Saved entries:

═══

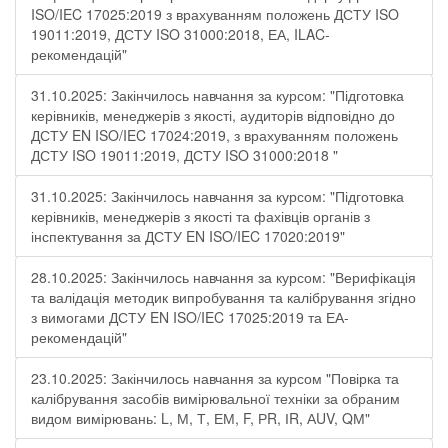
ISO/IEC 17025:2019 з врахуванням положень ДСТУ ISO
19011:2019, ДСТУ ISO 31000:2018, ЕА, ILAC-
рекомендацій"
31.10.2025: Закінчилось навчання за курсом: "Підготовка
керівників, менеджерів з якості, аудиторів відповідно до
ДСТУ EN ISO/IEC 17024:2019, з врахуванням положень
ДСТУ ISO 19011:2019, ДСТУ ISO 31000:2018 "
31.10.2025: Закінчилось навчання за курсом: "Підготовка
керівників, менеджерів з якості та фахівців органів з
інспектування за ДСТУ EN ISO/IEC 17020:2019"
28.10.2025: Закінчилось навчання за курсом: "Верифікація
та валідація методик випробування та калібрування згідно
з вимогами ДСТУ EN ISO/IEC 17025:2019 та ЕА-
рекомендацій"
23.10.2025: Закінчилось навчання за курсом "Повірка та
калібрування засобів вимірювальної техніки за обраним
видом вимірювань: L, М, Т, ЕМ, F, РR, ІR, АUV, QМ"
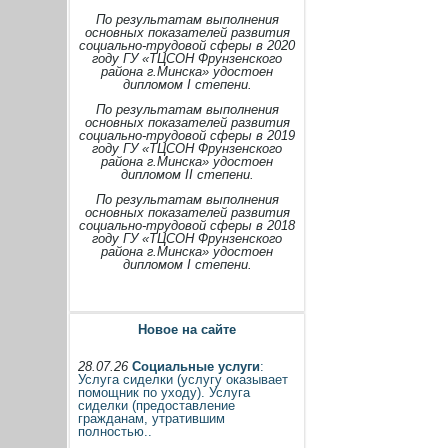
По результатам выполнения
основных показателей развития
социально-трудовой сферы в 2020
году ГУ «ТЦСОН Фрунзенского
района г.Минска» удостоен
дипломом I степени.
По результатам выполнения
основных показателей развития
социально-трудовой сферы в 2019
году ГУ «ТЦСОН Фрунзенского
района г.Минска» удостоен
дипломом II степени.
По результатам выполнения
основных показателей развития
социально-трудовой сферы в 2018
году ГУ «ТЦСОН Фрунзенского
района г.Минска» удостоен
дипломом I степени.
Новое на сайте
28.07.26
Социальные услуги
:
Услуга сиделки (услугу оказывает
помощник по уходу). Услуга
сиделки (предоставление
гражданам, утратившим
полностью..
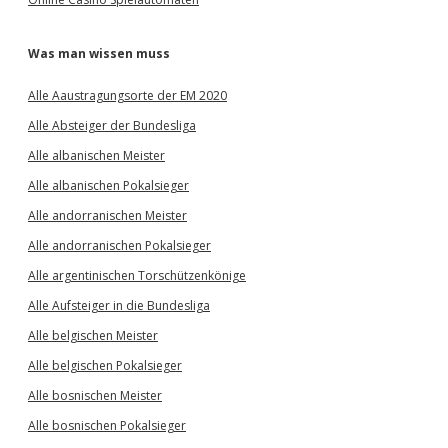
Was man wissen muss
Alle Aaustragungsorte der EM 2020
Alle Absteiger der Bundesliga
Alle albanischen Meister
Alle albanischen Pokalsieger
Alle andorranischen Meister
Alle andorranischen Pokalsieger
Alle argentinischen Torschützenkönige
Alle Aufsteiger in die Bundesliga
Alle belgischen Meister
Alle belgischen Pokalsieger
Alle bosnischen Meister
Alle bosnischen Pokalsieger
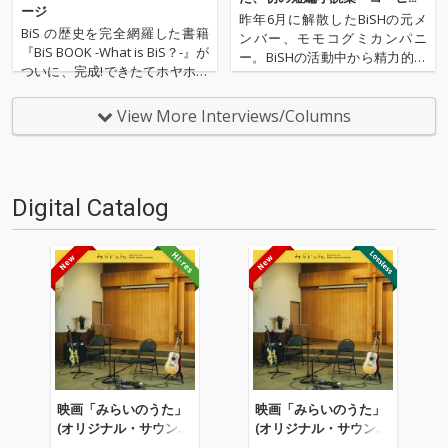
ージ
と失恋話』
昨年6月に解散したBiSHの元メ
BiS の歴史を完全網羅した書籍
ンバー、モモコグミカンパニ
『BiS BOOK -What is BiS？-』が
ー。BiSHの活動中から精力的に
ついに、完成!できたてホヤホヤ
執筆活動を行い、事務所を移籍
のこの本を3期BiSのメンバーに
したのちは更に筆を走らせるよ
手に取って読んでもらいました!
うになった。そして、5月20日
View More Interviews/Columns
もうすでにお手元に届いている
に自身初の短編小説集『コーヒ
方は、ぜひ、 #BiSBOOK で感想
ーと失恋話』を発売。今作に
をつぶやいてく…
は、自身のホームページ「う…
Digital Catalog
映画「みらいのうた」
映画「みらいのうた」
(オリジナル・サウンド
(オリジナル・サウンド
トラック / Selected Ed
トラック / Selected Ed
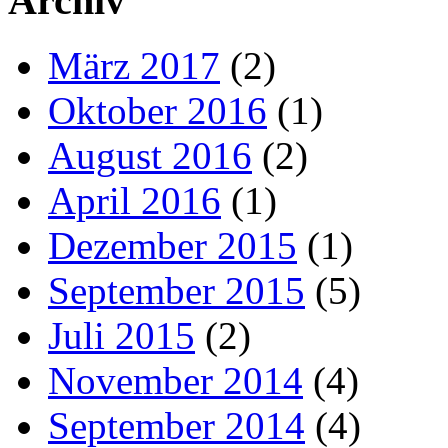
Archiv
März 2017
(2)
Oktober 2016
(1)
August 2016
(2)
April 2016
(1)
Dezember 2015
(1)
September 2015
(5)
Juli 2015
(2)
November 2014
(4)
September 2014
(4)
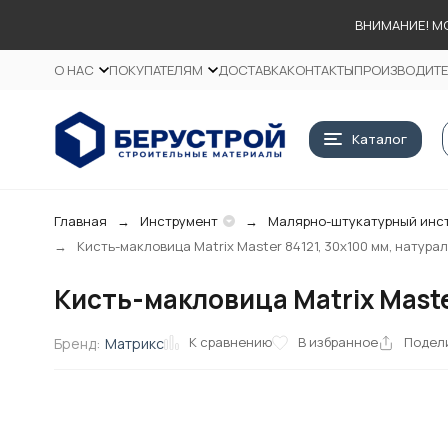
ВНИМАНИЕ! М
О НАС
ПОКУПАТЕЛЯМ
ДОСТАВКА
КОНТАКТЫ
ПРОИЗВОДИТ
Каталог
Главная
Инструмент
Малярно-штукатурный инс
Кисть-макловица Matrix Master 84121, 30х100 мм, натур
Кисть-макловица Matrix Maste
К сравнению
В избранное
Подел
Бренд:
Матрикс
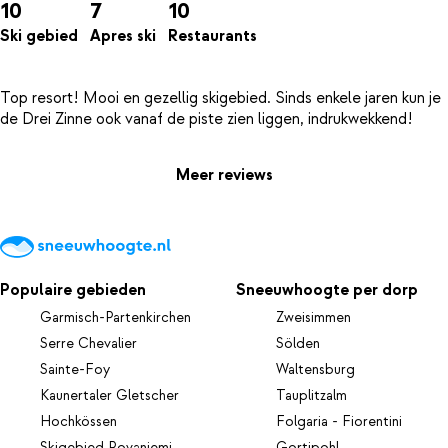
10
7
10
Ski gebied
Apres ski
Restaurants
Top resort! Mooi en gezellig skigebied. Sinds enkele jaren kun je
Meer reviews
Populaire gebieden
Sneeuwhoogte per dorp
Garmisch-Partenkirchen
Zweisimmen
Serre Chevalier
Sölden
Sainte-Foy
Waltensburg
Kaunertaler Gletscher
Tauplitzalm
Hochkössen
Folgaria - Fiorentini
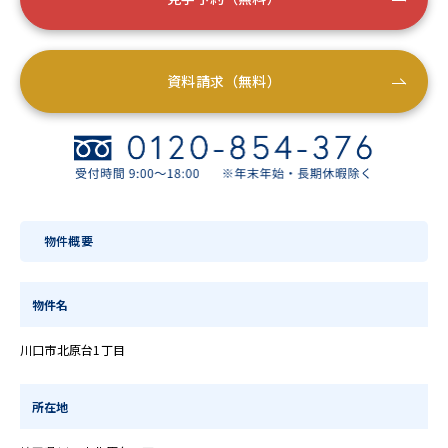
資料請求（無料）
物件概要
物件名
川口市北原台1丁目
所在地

═══

- **What to do**
Every line in the data that holds "Закінчилось" should be copied out.

- **Finished task**
31.10.2025: Закінчилось навчання за курсом: "Підготовка
31.10.2025: Закінчилось навчання за курсом: "Підготовка
28.10.2025: Закінчилось навчання за курсом: "Верифікація
23.10.2025: Закінчилось навчання за курсом "Повірка та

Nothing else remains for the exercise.